Le comité permettra d’identifier les entreprises visées par plusieurs fournisseurs quant à leurs pratiques. Un gain de temps et d’efficacité. Ce sont là encore les fédérations professionnelles qui informeront le comité des difficultés de certaines entreprises. C’est par elle qu’une société mise en difficulté par un ou plusieurs fournisseurs devra passer. Les cas urgents pouvant saisir la médiation des entreprises.
« Pas question de syndrome du stock de pâtes dans les grandes entreprises »
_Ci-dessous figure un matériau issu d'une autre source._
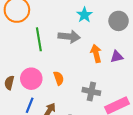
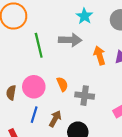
gray cross: (91, 91) -> (85, 96), moved

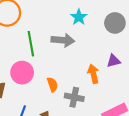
orange arrow: (99, 55) -> (93, 74), moved
pink circle: (34, 87) -> (22, 73), moved

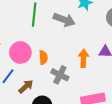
pink circle: (22, 73) -> (20, 52), moved

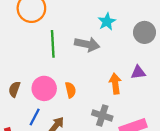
gray cross: (60, 75) -> (102, 115), moved

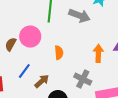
pink circle: (44, 88) -> (30, 37), moved

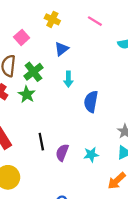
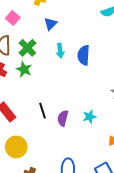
blue semicircle: (91, 102) -> (84, 55), moved

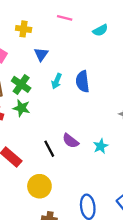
cyan arrow: (60, 51) -> (57, 81), turned 40
purple semicircle: (63, 118) -> (71, 141), moved, turned -56
yellow circle: (16, 147) -> (39, 186), moved

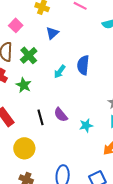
cyan arrow: (57, 81) -> (60, 72), moved
green star: (21, 108) -> (24, 85), moved

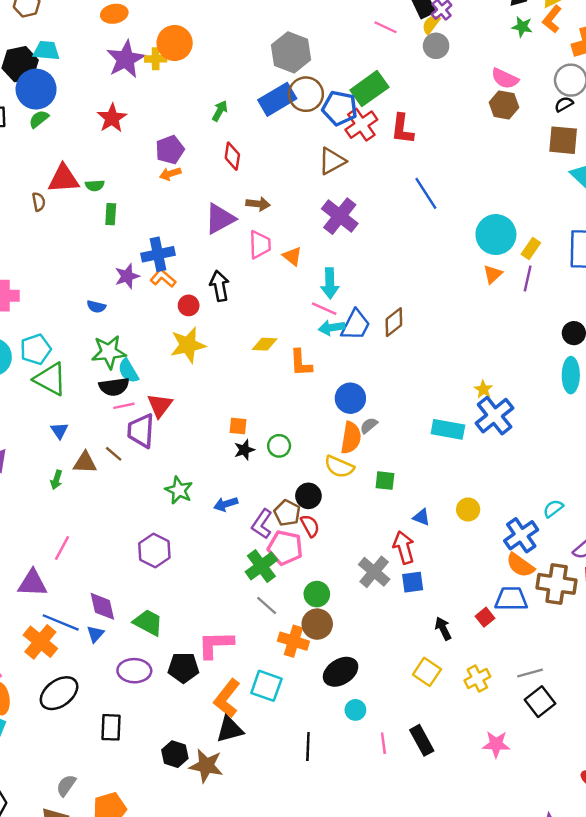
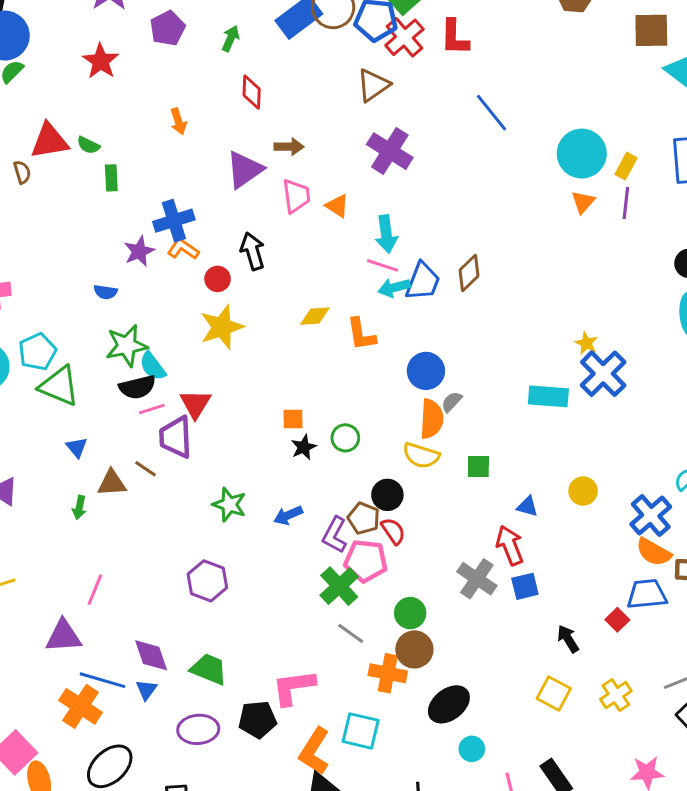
purple pentagon: (170, 150) -> (167, 28), moved
orange arrow: (170, 174) -> (178, 121), turned -84
green semicircle: (95, 185) -> (88, 145), turned 36

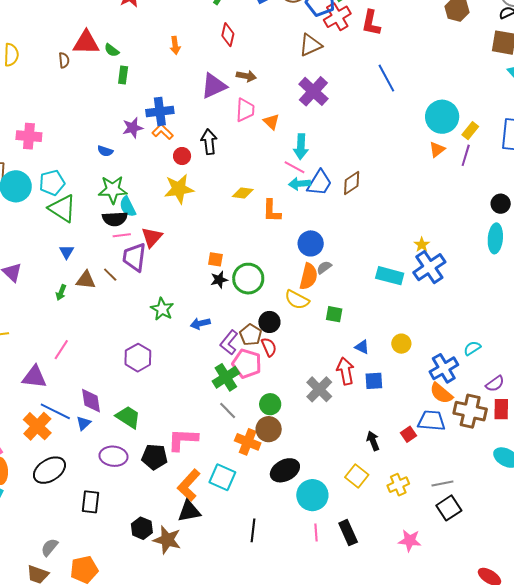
green circle: (345, 438) -> (248, 279), size x1.6
blue square: (525, 586) -> (374, 381), moved
cyan circle: (472, 749) -> (312, 495), moved, size x1.8

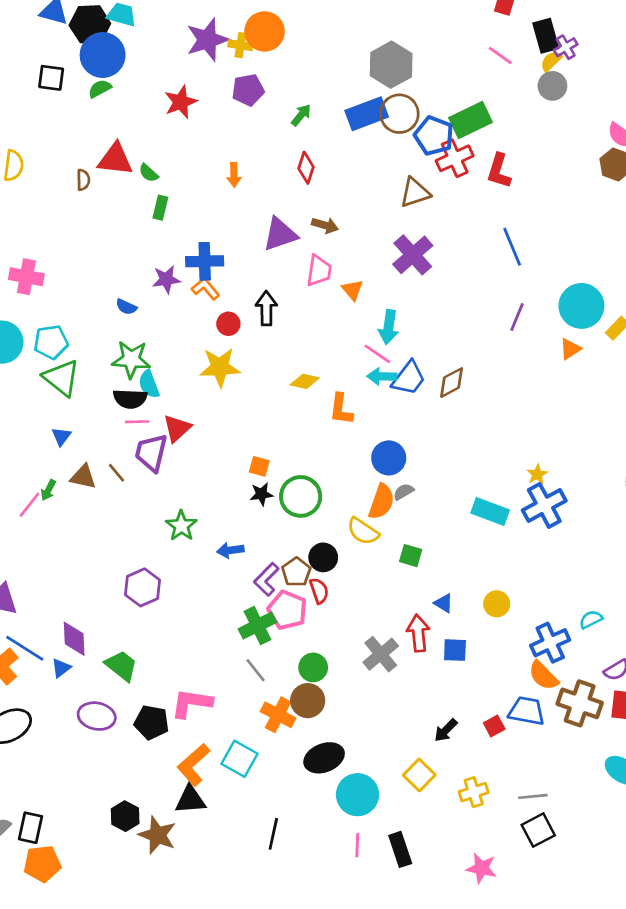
purple line: (466, 155) -> (517, 317), moved
pink line: (61, 350) -> (30, 505), moved
black arrow: (373, 441) -> (446, 730), turned -120
black rectangle: (91, 502) -> (31, 828), moved

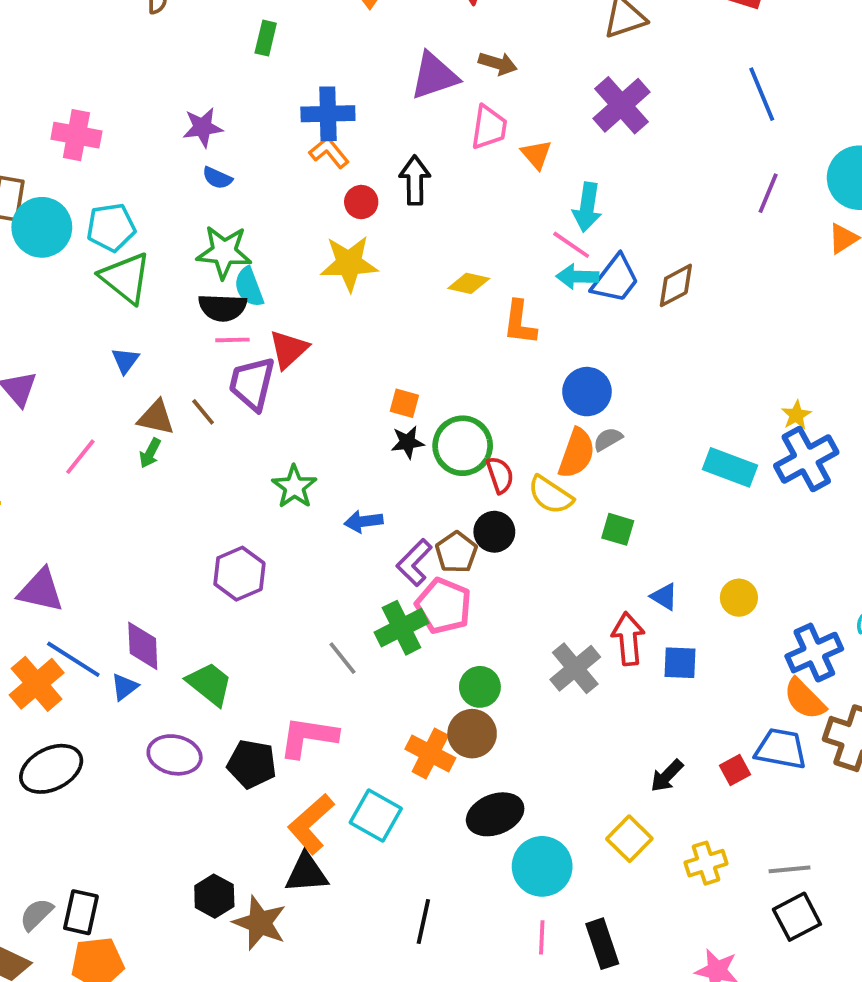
purple star: (166, 279) -> (203, 127), moved
green arrow: (48, 490) -> (150, 453), moved
red semicircle: (319, 591) -> (500, 475), moved
gray line: (255, 670) -> (343, 658), moved

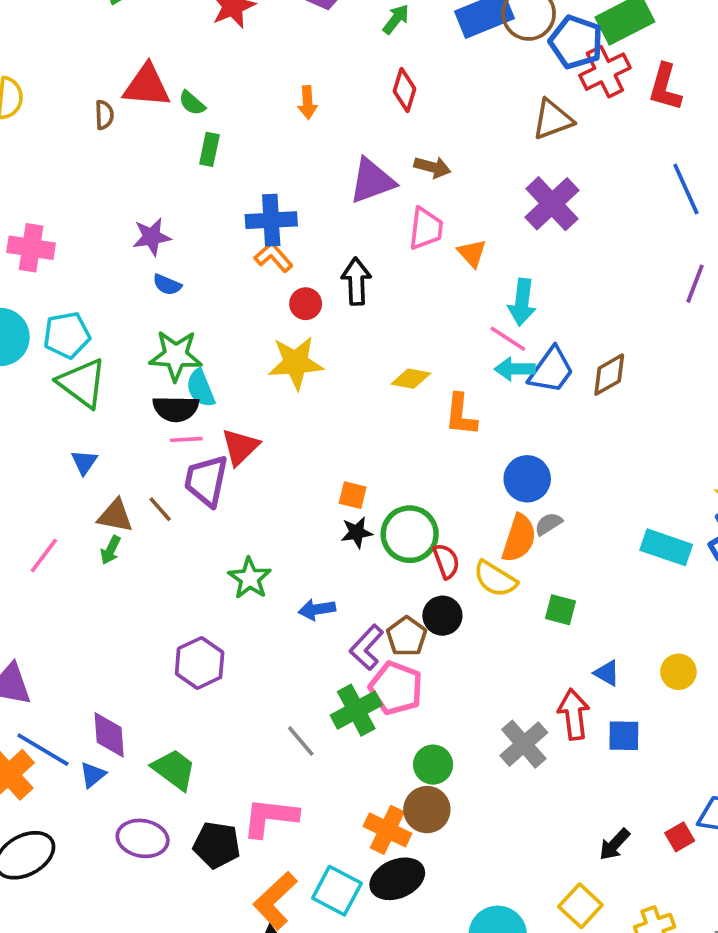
black ellipse: (495, 814) -> (397, 879), moved

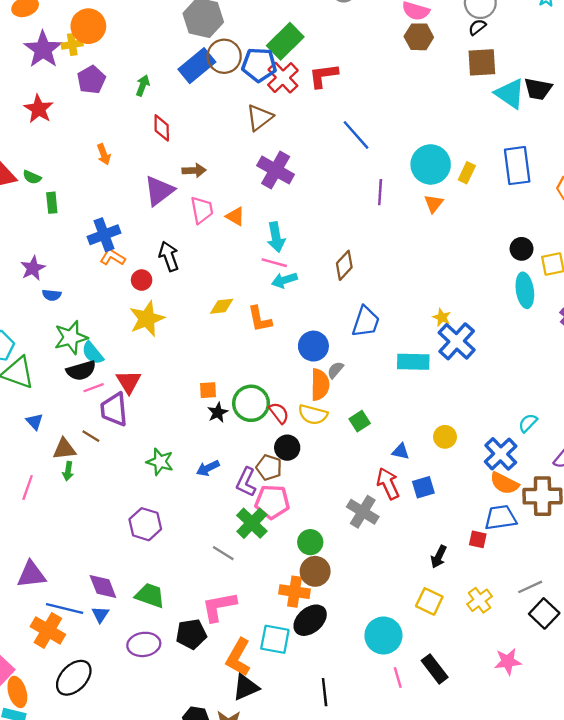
red L-shape: (665, 87) -> (323, 76), turned 84
blue trapezoid: (551, 370) -> (366, 322), moved
green square: (561, 610) -> (360, 421), turned -30
red square: (680, 837) -> (478, 539), turned -30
Bruno Le Maire, ministre de l’Économie et des Finances et François Villeroy de Galhau, gouverneur de la Banque de France indiquent que « le comité de crise permettra de traiter en temps réel les cas les plus graves de détérioration du crédit inter-entreprises et d’encourager, au travers de leurs représentants, les entreprises de toutes tailles et de tous secteurs à fluidifier leurs relations commerciales, en veillant à la santé des petites et moyennes entreprises, plus fragiles en général que les grandes entreprises sur l’état de leur trésorerie ».
Les médiateurs des entreprises et du crédit, Pierre Pélouzet et Frédéric Visnovsky ont tenu à rappeler que « la solidarité économique va être primordiale pour que les PME, TPE, artisans en particulier puissent tenir » et que « la BCE a mis toute la liquidité nécessaire à disposition et donc tout le monde doit se comporter avec mesure ». Pour Pierre Pélouzet, « Dans une grande entreprise structurée, on ne doit pas avoir à accumuler de la trésorerie « en prévision ». Ne reportons pas la charge sur les petites structures. On ne doit pas retrouver dans les grandes entreprises, le syndrome du stock de pâtes dans les magasins.»